Work instructions -
Every record should be copied exactly, except that pictures are to be omitted.

Data shown -
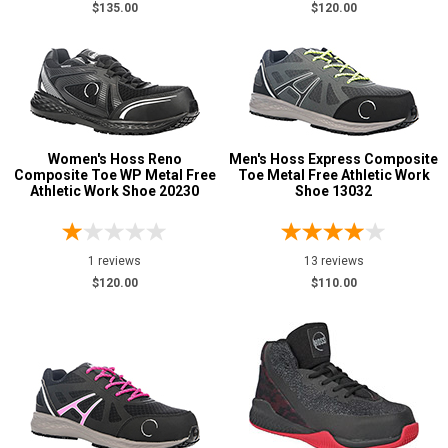
$135.00
$120.00
Women's Hoss Reno
Men's Hoss Express Composite
Composite Toe WP Metal Free
Toe Metal Free Athletic Work
Athletic Work Shoe 20230
Shoe 13032
1 reviews
13 reviews
$120.00
$110.00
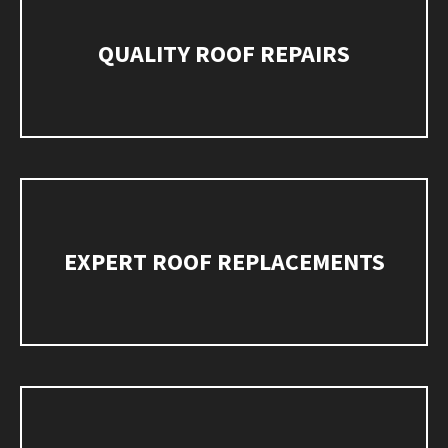
QUALITY ROOF REPAIRS
EXPERT ROOF REPLACEMENTS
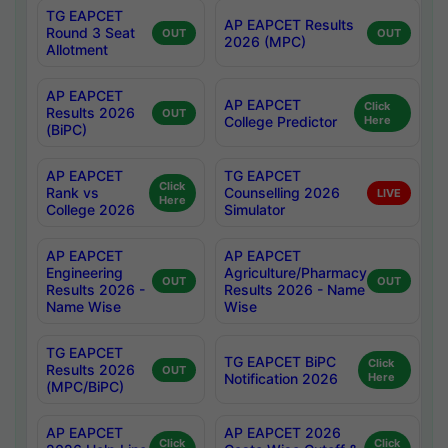
TG EAPCET
AP EAPCET Results
Round 3 Seat
OUT
OUT
2026 (MPC)
Allotment
AP EAPCET
AP EAPCET
Click
Results 2026
OUT
College Predictor
Here
(BiPC)
AP EAPCET
TG EAPCET
Click
Rank vs
Counselling 2026
LIVE
Here
College 2026
Simulator
AP EAPCET
AP EAPCET
Engineering
Agriculture/Pharmacy
OUT
OUT
Results 2026 -
Results 2026 - Name
Name Wise
Wise
TG EAPCET
TG EAPCET BiPC
Click
Results 2026
OUT
Notification 2026
Here
(MPC/BiPC)
AP EAPCET
AP EAPCET 2026
Click
Click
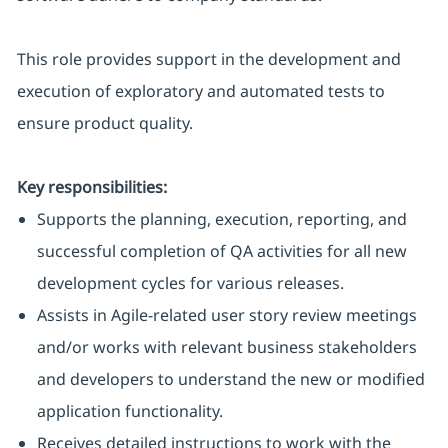
This role provides support in the development and
execution of exploratory and automated tests to
ensure product quality.
Key responsibilities:
Supports the planning, execution, reporting, and
successful completion of QA activities for all new
development cycles for various releases.
Assists in Agile-related user story review meetings
and/or works with relevant business stakeholders
and developers to understand the new or modified
application functionality.
Receives detailed instructions to work with the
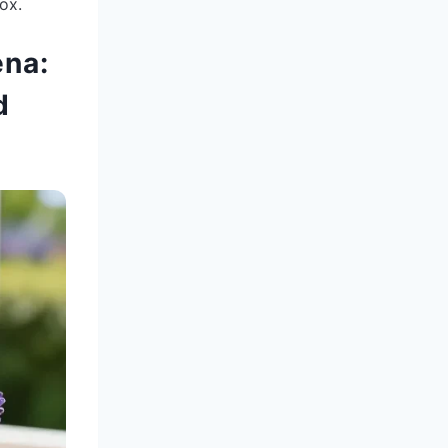
ox.
ena:
d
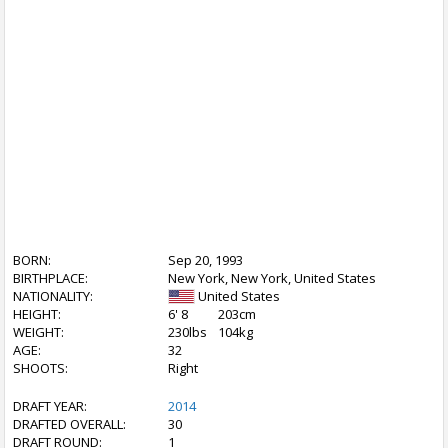
BORN:
Sep 20, 1993
BIRTHPLACE:
New York, New York, United States
NATIONALITY:
United States
HEIGHT:
6' 8
203cm
WEIGHT:
230lbs
104kg
AGE:
32
SHOOTS:
Right
DRAFT YEAR:
2014
DRAFTED OVERALL:
30
DRAFT ROUND:
1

Result for this exercise -
$135.00
$120.00
Women's Hoss Reno
Men's Hoss Express Composite
Composite Toe WP Metal Free
Toe Metal Free Athletic Work
Athletic Work Shoe 20230
Shoe 13032
1 reviews
13 reviews
$120.00
$110.00
QUALITY ROOF REPAIRS
EXPERT ROOF REPLACEMENTS
TG EAPCET
AP EAPCET Results
Round 3 Seat
OUT
OUT
2026 (MPC)
Allotment
AP EAPCET
AP EAPCET
Click
Results 2026
OUT
College Predictor
Here
(BiPC)
AP EAPCET
TG EAPCET
Click
Rank vs
Counselling 2026
LIVE
Here
College 2026
Simulator
AP EAPCET
AP EAPCET
Engineering
Agriculture/Pharmacy
OUT
OUT
Results 2026 -
Results 2026 - Name
Name Wise
Wise
TG EAPCET
TG EAPCET BiPC
Click
Results 2026
OUT
Notification 2026
Here
(MPC/BiPC)
AP EAPCET
AP EAPCET 2026
Click
Click
This role provides support in the development and
execution of exploratory and automated tests to
ensure product quality.
Key responsibilities:
Supports the planning, execution, reporting, and
successful completion of QA activities for all new
development cycles for various releases.
Assists in Agile-related user story review meetings
and/or works with relevant business stakeholders
and developers to understand the new or modified
application functionality.
Receives detailed instructions to work with the
ox.
ena:
d
BORN:
Sep 20, 1993
BIRTHPLACE:
New York, New York, United States
NATIONALITY:
United States
HEIGHT:
6' 8
203cm
WEIGHT:
230lbs
104kg
AGE:
32
SHOOTS:
Right
DRAFT YEAR:
2014
DRAFTED OVERALL:
30
DRAFT ROUND:
1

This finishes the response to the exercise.